Ministério da Educação recua perante Providência Cautelar apresentada pela Ordem dos Psicólogos

04.Abril.2014

Apesar do indeferimento da providência cautelar por parte do Tribunal Administrativo de Círculo de Lisboa, a Ordem dos Psicólogos Portugueses (OPP) congratula-se com o recuo do Ministério da Educação e Ciência (MEC) que levou à colocação de 34 psicólogos nos Centros de Qualificação e Ensino Profissional (CQEP).

Esta colocação de psicólogos, mesmo que a regime de contrato parcial nos CQEPs, constitui um passo positivo, embora insuficiente, na resolução dos problemas levantados pela publicação do Despacho nº 1709-A/2014 de 3 de Fevereiro. Neste contexto, importa sublinhar que esta contratação de psicólogos levou a que a grande maioria dos CQEPs baseados em escolas passassem a dispor de um psicólogo na sua equipa, sanando parte das situações que levaram à interposição de uma providência cautelar pela OPP sobre este assunto.

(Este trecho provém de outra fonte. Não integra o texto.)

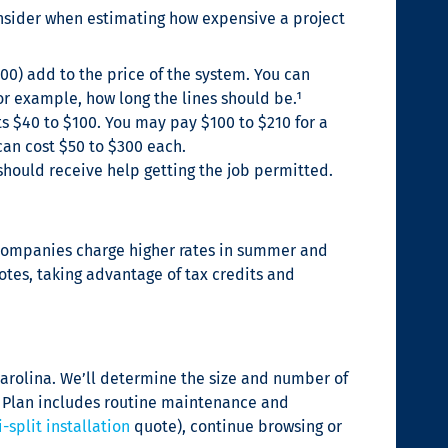
consider when estimating how expensive a project
500) add to the price of the system. You can
or example, how long the lines should be.¹
s $40 to $100. You may pay $100 to $210 for a
can cost $50 to $300 each.
should receive help getting the job permitted.
AC companies charge higher rates in summer and
tes, taking advantage of tax credits and
Carolina. We’ll determine the size and number of
on Plan includes routine maintenance and
-split installation
quote), continue browsing or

Para além da contratação de psicólogos para a realização de funções no CQEP, alguns agrupamentos têm optado por contratar psicólogos para fazer 20 horas nos Serviços de Psicologia e Orientação (SPO), passando os profissionais destes serviços a realizar 20 horas nos CQEP. Esta segunda situação demonstra o absurdo do Despacho que supunha o destacamento dos profissionais destes serviços para os CQEP ”sem prejuízo das horas necessárias à manutenção das suas atribuições”, pressupondo que seria possível afectar estes profissionais 20 horas por semana às novas atribuições sem prejudicar a qualidade do serviço prestado aos utentes, através da descontinuação do trabalho iniciado anteriormente ao longo do ano lectivo.

É de salientar que, apesar dos desenvolvimentos positivos, a principal fonte de potencial usurpação de funções se mantém. Nomeadamente, a possibilidade de colocação de docentes sem a formação académica e profissional adequada para realização de orientação escolar e profissional, ademais com recurso a avaliação psicológica. Os processos de orientação escolar e profissional pressupõem avaliação, mais concretamente avaliação psicológica, envolvendo variáveis como motivação, personalidade e atitude, que só pode ser realizada por psicólogos. O uso de testes psicológicos está vedado legalmente a outros profissionais por não possuírem formação adequada para a sua aplicação e interpretação.

Face aos recentes desenvolvimentos, consideramos crucial que a OPP continue o seu papel na informação e sensibilização da sociedade relativamente ao trabalho específico do psicólogo no contexto da orientação escolar e profissional. Neste âmbito, a Ordem dos Psicólogos Portugueses será inflexível e inexorável na defesa do exercício da psicologia por psicólogos e, desta forma, irá continuar a accionar todos os procedimentos administrativos e legais necessários para defender os interesses dos alunos e outros utentes dos serviços de psicologia em contexto escolar.